Cyber Incident Victim: YSense

The ClixSense breach began on September 4, 2016, at approximately 5:00 AM EST when attackers redirected the website to a gay porn site. This initial disruption prompted immediate contact between ClixSense's lead developer and owner Jim Grago. The following day (September 5, Labor Day), attackers escalated their intrusion by compromising the company's hosting provider to disable all servers and hacking into Microsoft Exchange servers to alter email account passwords. On September 6, attackers gained access to a legacy server still connected to the primary database server, enabling them to exfiltrate the complete users table containing records for approximately 6.6 million accounts. The compromised data included plaintext passwords, usernames, email addresses, physical addresses, dates of birth, genders, IP addresses, security answers, Social Security numbers, account balances, and payment histories. Attackers additionally stole over 70,000 business and personal emails along with the site's complete source code.

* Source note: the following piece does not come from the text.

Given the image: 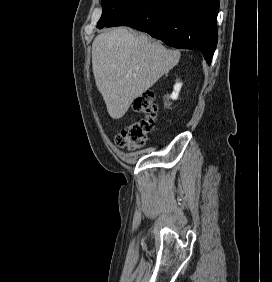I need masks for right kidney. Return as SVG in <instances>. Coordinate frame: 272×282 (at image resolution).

A Pastebin post published on September 10 advertised the stolen data, listing 6,606,008 accounts with plaintext credentials and offering the full dataset for sale while providing sample files containing 2.2 million records. Though the post was removed within two days, sample data remained publicly accessible. ClixSense initiated mandatory password resets shortly after detecting the breach and terminated the legacy server that facilitated database access. The company's public announcement acknowledged the database compromise through an outdated server but omitted references to the circulating data or specific protective measures for users. Forensic analysis by third-party researcher Troy Hunt confirmed the data's authenticity, noting its recency compared to historical breaches. The exposure of plaintext passwords and sensitive identifiers created significant risks for credential stuffing attacks, identity theft, and targeted phishing against affected users.